I need some information on reference assemblers. What are you using? Which is the most preferable reference assembler?
What is a "reference assembler"? One that uses a reference genome, or one that you want to use as a reference for comparison with others?
Also: similar question, same user: http://www.biostars.org/post/show/44956/ion-torrent-reference-assembly/. Best to avoid posting multiple, highly-similar questions.
AMOScmp-shortreads is working well for me, but it takes a bit longer.
What files are you using to do the message file conversion with toAmos?
I have been using toAmos_new (in the new versions only) to convert the fastq to a bnk, and then I start on step 20 in amos using -s 20 so that I can trick it into starting on a bnk file instead of an afg file. It's buried in my script but I think it's something like
toAmos_new -Q run.fastq -t SANGER -b amos.bnk
AMOScmp-shortreads -s 20 amos
You'll need amos.1con and amos.bnk in the same directory for this to work. You can use "amos" or any other prefix, but it must be the same between files.
What's the advantage to starting with a bnk file? Also, are the options you posted above new to toAmosnew? I'm starting a pipeline with ion torrent data, so all I have is an sff. I use sffextract, to get the fasta,qual, and xml and I was going to use toAmos to convert to afg, but should I not?

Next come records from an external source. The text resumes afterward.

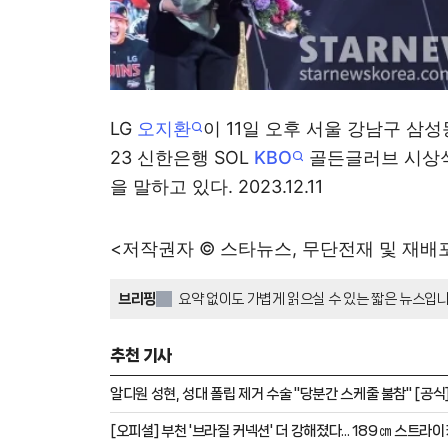
LG
오지환
이 11일 오후 서울 강남구 삼
23 신한은행 SOL
KBO
골든글러브 시상식
을 말하고 있다. 2023.12.11
<저작권자 © 스타뉴스, 무단전재 및 재배
브리핑
요약 없이도 가볍게 읽으실 수 있는 짧은 뉴스입니
추천 기사
알디원 성현, 성대 폴립 제거 수술 "당분간 스케줄 불참" [공식
[오피셜] 부천 '브라질 커넥션' 더 강해졌다... 189㎝ 스트라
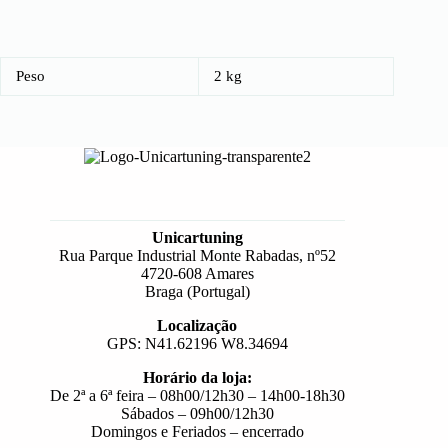
Peso
2 kg
Unicartuning
Rua Parque Industrial Monte Rabadas, nº52
4720-608 Amares
Braga (Portugal)
Localização
GPS: N41.62196 W8.34694
Horário da loja:
De 2ª a 6ª feira – 08h00/12h30 – 14h00-18h30
Sábados – 09h00/12h30
Domingos e Feriados – encerrado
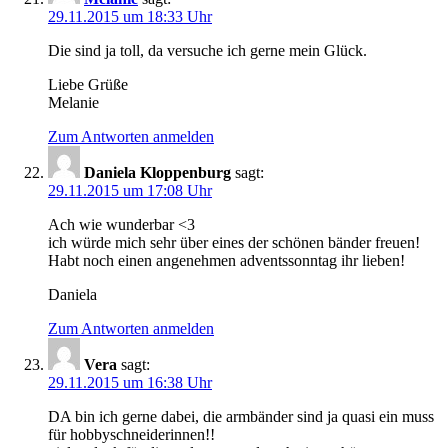
29.11.2015 um 18:33 Uhr
Die sind ja toll, da versuche ich gerne mein Glück.
Liebe Grüße
Melanie
Zum Antworten anmelden
Daniela Kloppenburg
sagt:
29.11.2015 um 17:08 Uhr
Ach wie wunderbar <3
ich würde mich sehr über eines der schönen bänder freuen!
Habt noch einen angenehmen adventssonntag ihr lieben!
Daniela
Zum Antworten anmelden
Vera
sagt:
29.11.2015 um 16:38 Uhr
DA bin ich gerne dabei, die armbänder sind ja quasi ein muss
für hobbyschneiderinnen!!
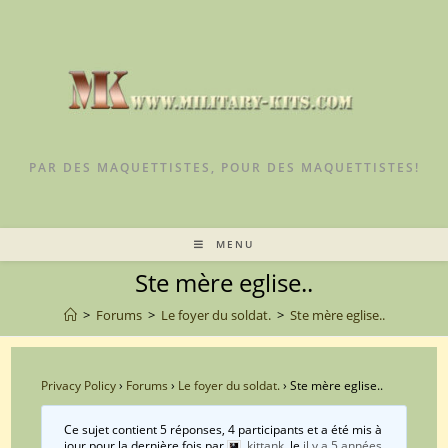
Skip
to
content
PAR DES MAQUETTISTES, POUR DES MAQUETTISTES!
MENU
Ste mère eglise..
>
Forums
>
Le foyer du soldat.
>
Ste mère eglise..
Privacy Policy
›
Forums
›
Le foyer du soldat.
›
Ste mère eglise..
Ce sujet contient 5 réponses, 4 participants et a été mis à
jour pour la dernière fois par
kittank
, le
il y a 5 années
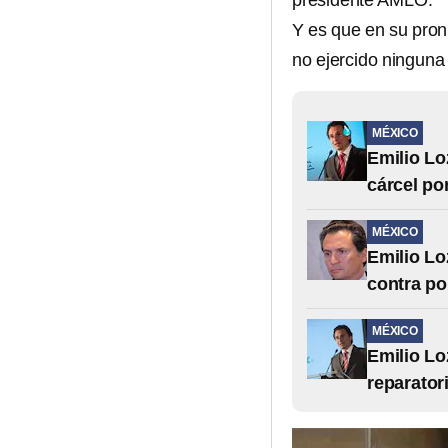
presidente AMLO.
Y es que en su pron
no ejercido ninguna
MÉXICO
Emilio Lo
cárcel po
MÉXICO
Emilio Lo
contra po
MÉXICO
Emilio Lo
reparator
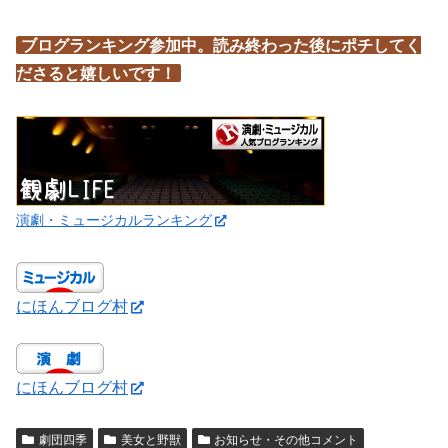
ブログランキング参加中。読み終わった後にポチしてく
ださると嬉しいです！
演劇・ミュージカルランキング
にほんブログ村
にほんブログ村
劇団四季
美女と野獣
お知らせ・その他コメント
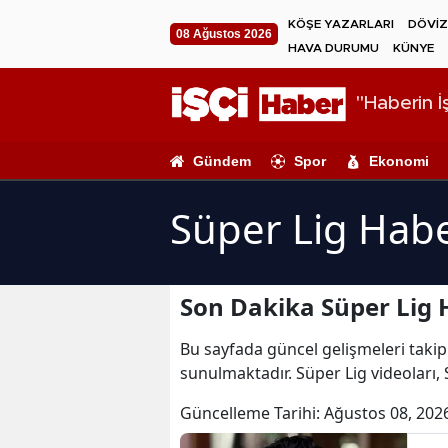
KÖŞE YAZARLARI
DÖVİZ
08 Ağustos 2026
HAVA DURUMU
KÜNYE
"Haberin İş
Gündem
Spor
Ekonomi
Süper Lig Habe
Son Dakika Süper Lig 
Bu sayfada güncel gelişmeleri takip 
sunulmaktadır. Süper Lig videoları, 
Güncelleme Tarihi:
Ağustos 08, 202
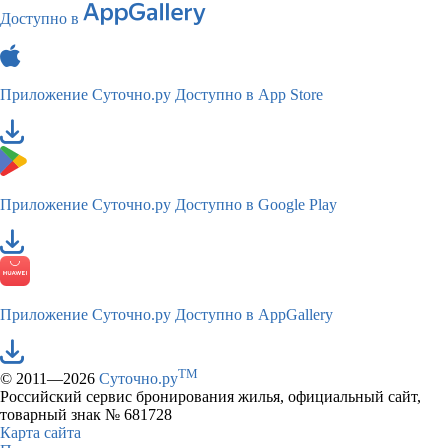
Доступно в
Приложение Суточно.ру
Доступно в App Store
Приложение Суточно.ру
Доступно в Google Play
Приложение Суточно.ру
Доступно в AppGallery
TM
© 2011—2026
Суточно.ру
Российский сервис бронирования жилья, официальный сайт,
товарный знак № 681728
Карта сайта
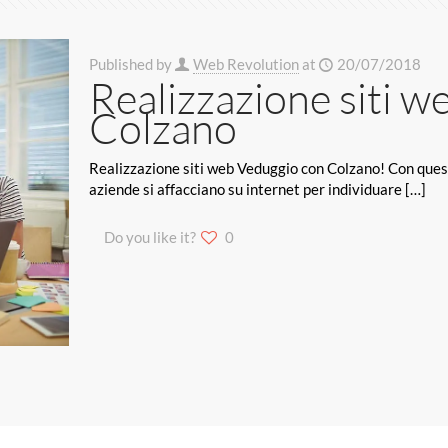
Published by
Web Revolution
at
20/07/2018
Realizzazione siti 
Colzano
Realizzazione siti web Veduggio con Colzano! Con questi t
aziende si affacciano su internet per individuare
[…]
Do you like it?
0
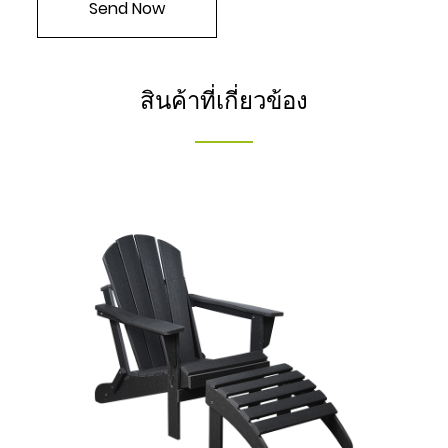
สินค้าที่เกี่ยวข้อง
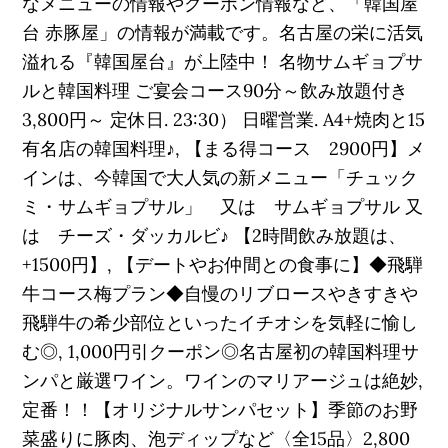
なメニューの情報やクーポン情報など、「韓国屋
台 赤豚屋」の情報が満載です。名古屋の栄に活気
溢れる『韓国屋台』が上陸中！ 名物サムギョプサ
ルと韓国料理 ご宴会コース90分～飲み放題付き
3,800円～ 定休日. 23:30） 日曜営業. A4+焼肉と15
有名店の韓国料理♪, 【まる得コース 2900円】メ
インは、今韓国で大人気の新メニュー「チュック
ミ・サムギョプサル」 又は サムギョプサル 又
は チーズ・ダッカルビ♪ 【2時間飲み放題は、
+1500円】, 【デートやお仲間との食事に】◆飛騨
牛コース梅プラン◆自慢のリブロースやきすきや
飛騨牛の希少部位といったイチオシを気軽に愉し
む◎, 1,000円引クーポン◎名古屋初の韓国料理サ
ンパと厳選ワイン。ワインのマリアージュは絶妙,
定番！！【オリジナルサンパセット】季節のお野
菜盛りに豚肉、泡ディップなど〈全15品〉2,800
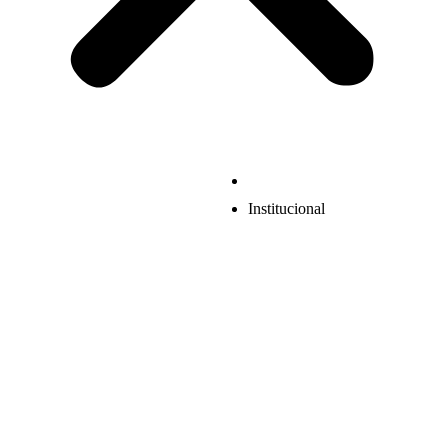
Institucional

The only advantage is that toAmos_new can read in a fastq file and therefore you skip 1) converting to fasta/qual and then 2) converting to afg. Internally, AMOScmp converts first to a bnk anyway and doesn't use the afg anymore.
thanks! this is really helpful.
After validating it, AMOScmp unfortunately does not perform as well as I thought it should. I had a few more false-positives than when I worked with bowtie2. Sorry to do this, but I withdraw this recommendation in favor of newer tools. BWA came in as a close second to bowtie2 and was still better than AMOScmp.
edit I mean AMOScmp-shortReads.
Thanks for following up.
Bowtie doesn't output contigs though correct? I need my reads to be assembled.
You'll have to follow up with samtools and "vcfutils.pl vcf2fq"
I am writing a script to automate this step but it is not finalized yet.
My reference sequence (to be indexed) has ambiguous nucleotides. This is apparently not supported by bowtie. Have you ran into this problem and if so how did you work it? I can't just replace those V, H,etc with a nucleotide because it would make the alignment bias.
I noticed bowtie offers a -ntoa option on bowtie-build, but that just changes all N's to As. Wouldn't that create a bias? Also I have other nucleotide variables like V, H as stated above, which the option --ntoa wouldn't fix.
And I have some gaps :(
replace all the ambiguous letters with N. You can do that with sed, or in a text editor like vim. And I'd use sed to get rid of - as well. Putting in an A will create a bias.
bwa will not crash on a genome like that. I'm pretty sure it will treat them all like N's.
Bowtie won't take Ns, I wish it did ;(
Those are aligners. Assemblers are like programs like vevlet.
Velvet is de novo assembler. If you need to assemble by reference, then you need aligner.
This seems to be an ongoing debate on this forum.
I need my reads to be assembled based on a reference. With tools like Bowtie and BWA I get the percentage aligned and I can see the aligned regions, but the reads are not being assembled based on the reference. I believe this is the difference between the two.
After alignment, you can construct (assemble) consensus sequence from BAM/SAM-file using samtools: http://samtools.sourceforge.net/cns0.shtml
How can we have the snps and Indel replaced, and have the uncovered regions of the genome, represented as a series of Ns in the consensus assembly?